If elected to a second term, Rodeman said she would work to “bring the town together as a solid community that’s proud of our town and proud of what we have to offer, because there’s a lot.”
Bill Norris has lived in Oak Creek for 25 years, long enough to have earned the nickname Mr. Bill.
He came to town after more than seven years as an electrician in the Marine Corps. He worked as an electrician during the day and was “Mr. Bill” on KFMU radio at night.
Now, he manages the car wash and Laundromat in town that his parents own.
Norris started working as a firefighter, later became an EMT, and has worked almost 25 years with the Oak Creek Fire Protection Division.
He also has experience with politics. His father, Charlie Norris, served on the Town Board and as mayor pro tempore. His wife, Sonja, served on the Town Board from 1998 to 2002.
Bill Norris has served as a Routt County planning commissioner for three terms after being appointed in 1997. He ran for the Oak Creek Town Board twice in the early 1980s, but lost both times.
He has kept up with Town Board meetings, and his experience with business and as a longtime resident make him a natural for mayor, he said.
Norris said he feels the town was headed in a better direction four years ago and that if he is elected mayor he will pick up where that board left off before the 2002 election.
A top issue on Norris’ list is the town’s applications for grants.

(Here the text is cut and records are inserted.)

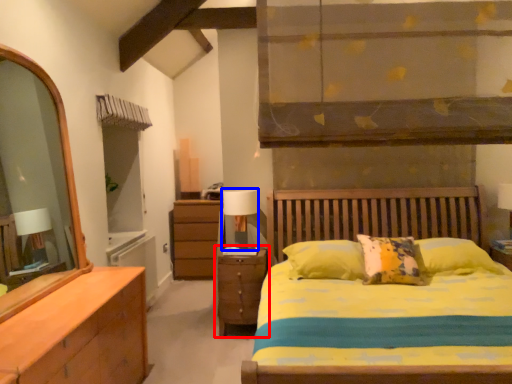 Question: Which of the following is the farthest to the observer, nightstand (highlighted by a red box) or table lamp (highlighted by a blue box)?

Choices:
 (A) nightstand
 (B) table lamp

Answer: (B) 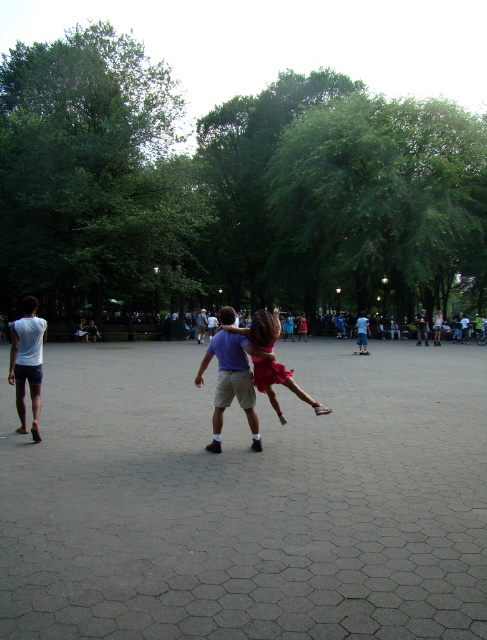 Question: Among these objects, which one is nearest to the camera?

Choices:
 (A) white matte shorts at left
 (B) matte purple shirt at center
 (C) matte red dress at center

Answer: (C)

Question: Does matte purple shirt at center have a larger size compared to matte red dress at center?

Choices:
 (A) no
 (B) yes

Answer: (B)

Question: Does white matte shorts at left appear over matte red dress at center?

Choices:
 (A) no
 (B) yes

Answer: (B)

Question: Estimate the real-world distances between objects in this image. Which object is farther from the matte red dress at center?

Choices:
 (A) matte purple shirt at center
 (B) white matte shorts at left

Answer: (B)

Question: Which point is closer to the camera?

Choices:
 (A) matte red dress at center
 (B) matte purple shirt at center

Answer: (A)

Question: Can you confirm if matte purple shirt at center is positioned to the left of matte red dress at center?

Choices:
 (A) no
 (B) yes

Answer: (B) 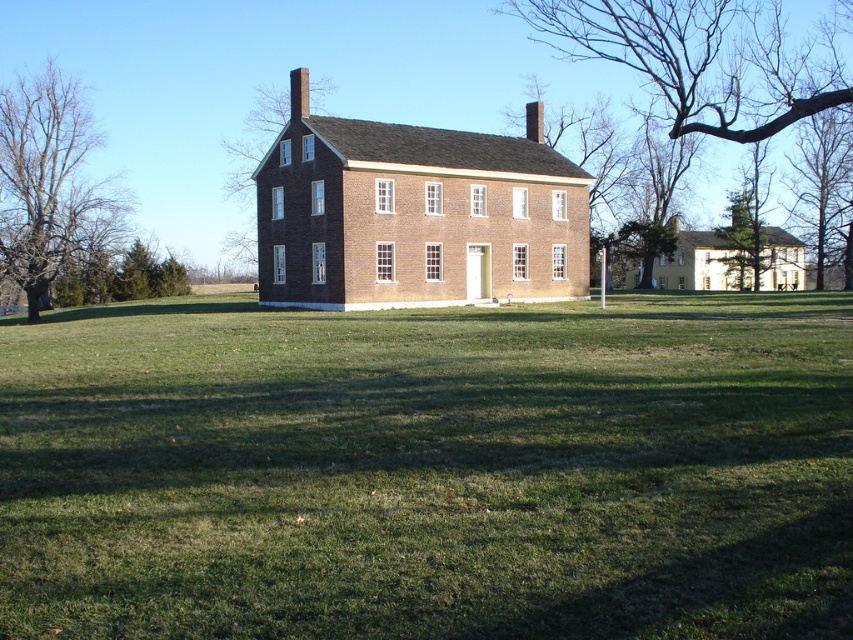 Between green grass at center and bare branches at upper center, which one has more height?

Standing taller between the two is bare branches at upper center.

From the picture: Can you confirm if green grass at center is positioned to the left of bare branches at upper center?

Indeed, green grass at center is positioned on the left side of bare branches at upper center.

This screenshot has width=853, height=640. What do you see at coordinates (428, 470) in the screenshot? I see `green grass at center` at bounding box center [428, 470].

Locate an element on the screen. green grass at center is located at coordinates (428, 470).

Who is more distant from viewer, (x=811, y=170) or (x=323, y=84)?

Positioned behind is point (x=323, y=84).

This screenshot has width=853, height=640. What do you see at coordinates (824, 189) in the screenshot?
I see `bare branches at upper right` at bounding box center [824, 189].

Who is more forward, (x=849, y=112) or (x=245, y=246)?

Positioned in front is point (x=849, y=112).

Locate an element on the screen. bare branches at upper right is located at coordinates (824, 189).

Can you confirm if bare branches at upper center is smaller than bare branches at upper right?

Incorrect, bare branches at upper center is not smaller in size than bare branches at upper right.

Which is in front, point (834, 99) or point (817, 180)?

Point (834, 99) is in front.

Who is more distant from viewer, (769, 72) or (822, 124)?

Point (769, 72)

Find the location of `bare branches at upper center`. bare branches at upper center is located at coordinates (701, 60).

In the past two years, the town has applied for numerous grants through Rodeman, who also is the town’s grant writer.
Norris said those grants are not free, as they require matching funds and future maintenance costs and that he feels some are unnecessary, such as the recent award to beautify and enhance public safety on Main Street.
On the question of whether the town should have a paid mayor, which has come up in recent town board discussions, Norris said he felt the position should stay volunteer.

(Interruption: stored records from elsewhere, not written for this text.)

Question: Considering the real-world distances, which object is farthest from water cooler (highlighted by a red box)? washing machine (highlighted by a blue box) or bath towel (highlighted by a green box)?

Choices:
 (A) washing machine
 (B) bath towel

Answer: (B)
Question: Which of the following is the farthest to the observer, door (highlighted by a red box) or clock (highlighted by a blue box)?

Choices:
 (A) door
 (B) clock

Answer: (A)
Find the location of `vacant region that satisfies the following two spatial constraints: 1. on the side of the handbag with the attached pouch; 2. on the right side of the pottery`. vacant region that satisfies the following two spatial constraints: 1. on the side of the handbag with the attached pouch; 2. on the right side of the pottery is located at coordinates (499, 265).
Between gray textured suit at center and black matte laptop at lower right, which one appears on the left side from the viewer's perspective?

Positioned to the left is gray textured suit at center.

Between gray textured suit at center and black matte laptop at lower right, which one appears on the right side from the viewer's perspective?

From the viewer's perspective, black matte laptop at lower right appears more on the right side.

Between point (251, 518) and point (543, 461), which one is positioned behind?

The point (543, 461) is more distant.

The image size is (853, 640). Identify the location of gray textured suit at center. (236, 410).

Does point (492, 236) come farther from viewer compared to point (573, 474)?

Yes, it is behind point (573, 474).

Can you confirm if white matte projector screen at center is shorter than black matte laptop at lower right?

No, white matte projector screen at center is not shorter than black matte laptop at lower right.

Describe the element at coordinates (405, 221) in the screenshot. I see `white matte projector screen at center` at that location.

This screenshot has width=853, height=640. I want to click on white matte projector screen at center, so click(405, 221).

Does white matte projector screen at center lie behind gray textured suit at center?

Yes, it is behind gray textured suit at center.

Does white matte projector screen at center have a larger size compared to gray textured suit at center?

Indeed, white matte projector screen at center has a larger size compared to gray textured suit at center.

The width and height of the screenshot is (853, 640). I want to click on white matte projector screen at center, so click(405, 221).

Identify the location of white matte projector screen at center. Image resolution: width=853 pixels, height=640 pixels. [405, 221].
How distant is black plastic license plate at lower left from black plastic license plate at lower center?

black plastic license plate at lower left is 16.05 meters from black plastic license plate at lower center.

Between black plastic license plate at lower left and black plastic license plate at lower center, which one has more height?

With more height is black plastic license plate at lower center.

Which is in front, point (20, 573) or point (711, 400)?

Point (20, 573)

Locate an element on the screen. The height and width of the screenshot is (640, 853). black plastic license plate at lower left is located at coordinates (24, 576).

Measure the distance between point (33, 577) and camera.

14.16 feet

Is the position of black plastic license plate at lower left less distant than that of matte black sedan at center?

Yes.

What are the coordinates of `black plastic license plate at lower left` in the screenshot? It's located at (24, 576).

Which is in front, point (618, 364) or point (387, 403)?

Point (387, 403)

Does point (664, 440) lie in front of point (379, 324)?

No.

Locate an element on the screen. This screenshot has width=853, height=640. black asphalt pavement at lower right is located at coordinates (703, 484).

“I’m out for the town, I’m not out for myself,” Norris said.
He said he felt the new police department, which was overhauled two years ago, should work more on parking, loose dogs and snow removal issues, and that there should be more communication and cooperation between town officials and others in the county and nearby towns.
Growth, he said, can be positive, as long as new subdivisions such as the Sierra View development, are done in the right way.

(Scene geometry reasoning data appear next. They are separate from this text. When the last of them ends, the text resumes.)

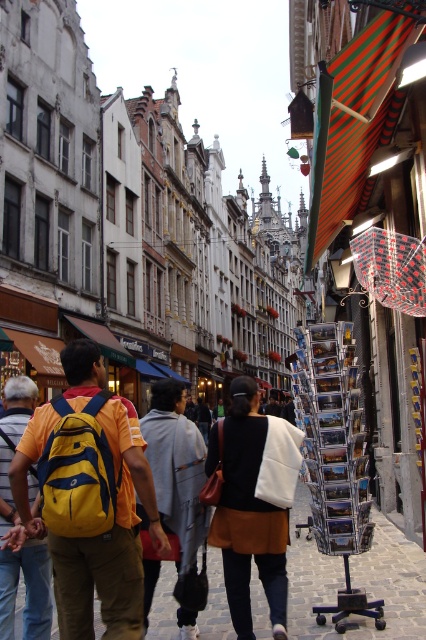 Is brown cobblestone pavement at center in front of gray cotton hoodie at center?

No.

Is brown cobblestone pavement at center further to the viewer compared to gray cotton hoodie at center?

Yes, it is behind gray cotton hoodie at center.

Describe the element at coordinates (356, 580) in the screenshot. I see `brown cobblestone pavement at center` at that location.

This screenshot has height=640, width=426. Identify the location of brown cobblestone pavement at center. (356, 580).

Does white cotton jacket at center have a lesser width compared to yellow backpack at left?

No, white cotton jacket at center is not thinner than yellow backpack at left.

Is point (215, 460) positioned in front of point (2, 588)?

No, (215, 460) is behind (2, 588).

Who is more distant from viewer, (267, 577) or (13, 385)?

Positioned behind is point (13, 385).

Locate an element on the screen. This screenshot has height=640, width=426. white cotton jacket at center is located at coordinates pyautogui.click(x=253, y=502).

Who is shorter, yellow fabric backpack at center or brown cobblestone pavement at center?

brown cobblestone pavement at center

The image size is (426, 640). What do you see at coordinates (109, 540) in the screenshot?
I see `yellow fabric backpack at center` at bounding box center [109, 540].

You are a GUI agent. You are given a task and a screenshot of the screen. Output one action in this format:
    pyautogui.click(x=<x>, y=<y>)
    Task: Click on the yellow fabric backpack at center
    The image size is (426, 640).
    Given the screenshot: What is the action you would take?
    pyautogui.click(x=109, y=540) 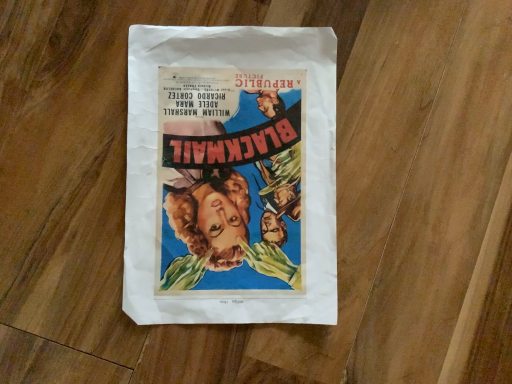 The height and width of the screenshot is (384, 512). What do you see at coordinates (231, 176) in the screenshot?
I see `vintage paper poster at center` at bounding box center [231, 176].

Measure the distance between point (301, 63) and camera.

Point (301, 63) and camera are 43.00 centimeters apart from each other.

Image resolution: width=512 pixels, height=384 pixels. Find the location of `vintage paper poster at center`. vintage paper poster at center is located at coordinates (231, 176).

Where is `vintage paper poster at center`? vintage paper poster at center is located at coordinates point(231,176).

His background as an electrician gives him good common sense for the job, he said.
“You break it, I can fix it,” Norris said. “Now I’m into politics. You break anything up there, I can fix anything up there.”
Routt County Commissioner Nancy Stahoviak, who represents the South Routt County District and lives in Oak Creek, said she is pleased to see the competition for the Town Board seats.
Stahoviak served as a town trustee for about 2 1/2 years, as mayor for two years, as town treasurer for five years, and has since been a Routt County commissioner.
“The last few years have generated a lot of interest in our town government, and I think that’s a good thing,” Stahoviak said.
“I think it’s great that people are not being apathetic, that they are getting involved and that they want to be involved in town government and what’s happening.”